The time away offered the chance for her to pivot to a different field. She wanted to write a novel. “Right away, I was sitting at the desk and I looked at the sentences I’m writing, and every step of the way, I was like, yes, this feels so good,” Pennypacker said. “It’s not as hard as everything I thought it was supposed to be. You know, not that it’s not difficult, but that it just felt natural.”
Pennypacker’s first published novel was “Dumbstruck” (1994), and she quickly found a foothold with child audiences with the seven-book series “Clementine” that followed a year of school for a third-grade girl.
“Journey Home” opens a year after the events of the first book, and the lives of the two main characters have changed drastically – Peter is a newly orphaned boy who sets off on his own in dangerous forested terrain, and Pax is tasked with caring for one of his sick kits.

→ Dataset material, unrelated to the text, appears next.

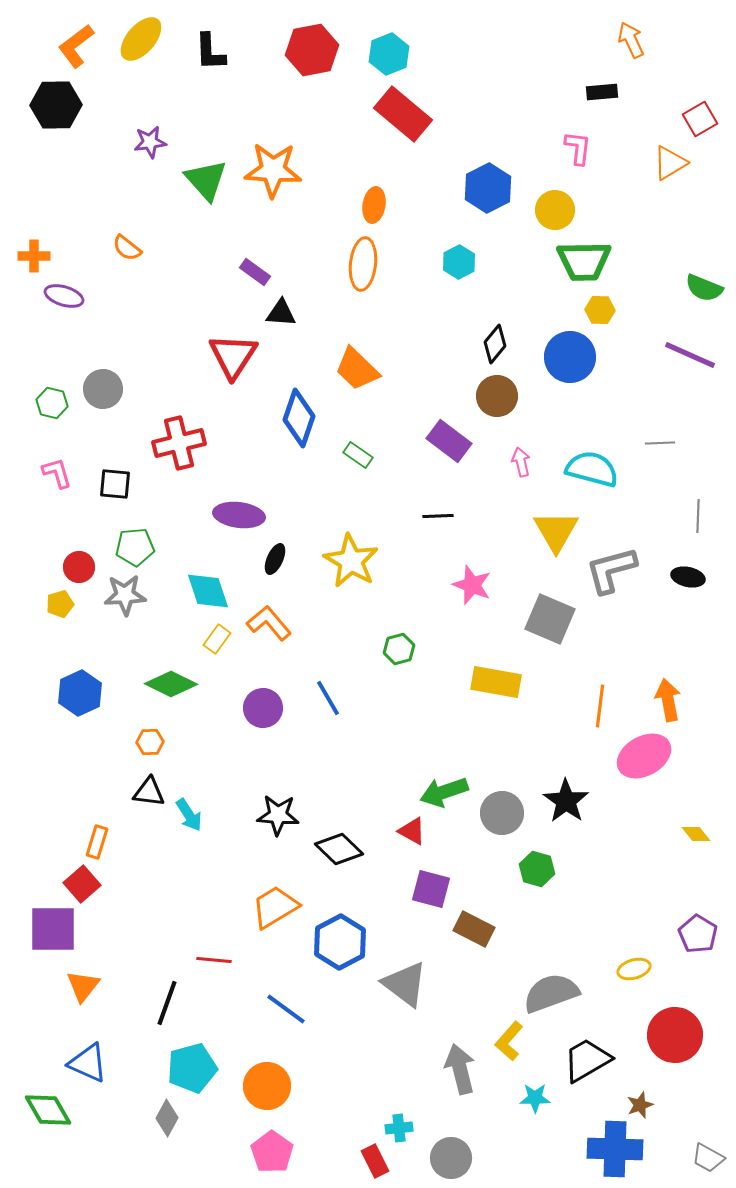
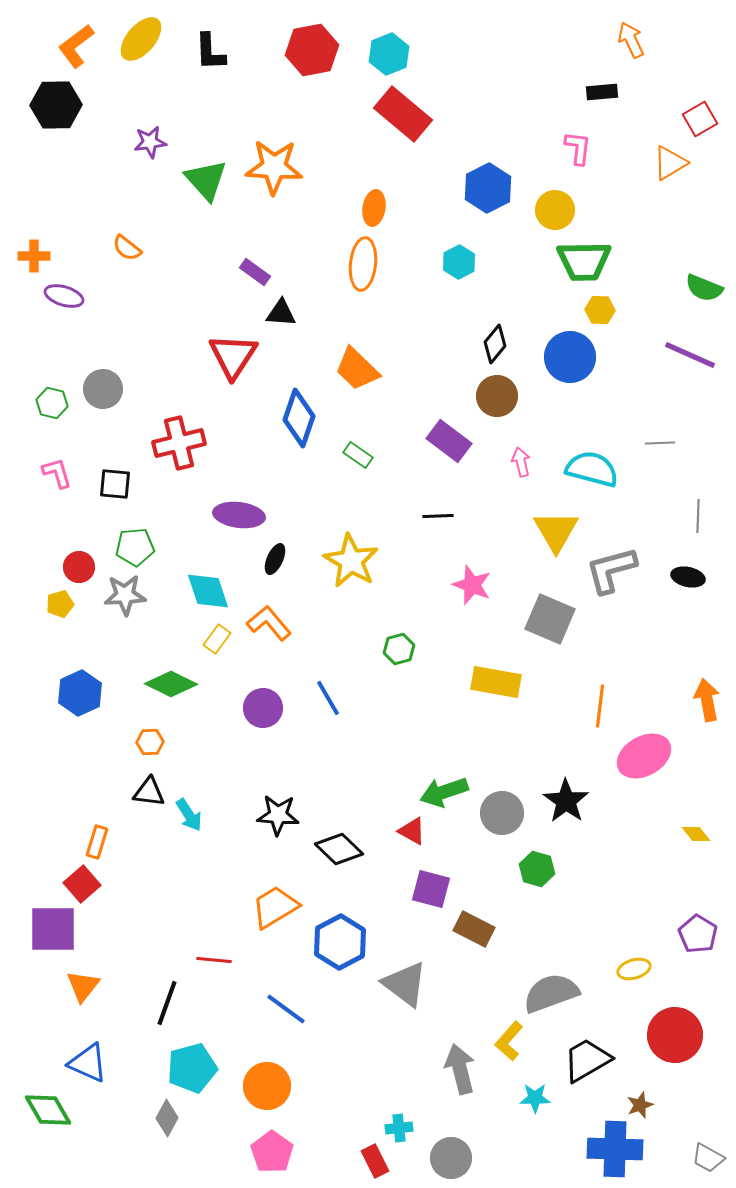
orange star at (273, 170): moved 1 px right, 3 px up
orange ellipse at (374, 205): moved 3 px down
orange arrow at (668, 700): moved 39 px right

Pennypacker said she knew the sequel could not start too far into the future because of how long red foxes tend to live, which is about five years. In preparation, she consulted with red fox experts and researched the ecology of the setting. Pennypacker also knew she wanted to distinguish the voices of the two narrators – the fox and the boy.
Elements of a good story often parallel what she learned as a visual artist, Pennypacker said. An artist should not let their piece follow predictable lines, she said, and is instead there to facilitate pure expression and allow the pieces to finish themselves.
Although Pennypacker finished 2016’s “Pax” certain that she would never write a sequel, reader reactions and her publishers encouraged the continuation of the complex friendship between the teen and wild fox.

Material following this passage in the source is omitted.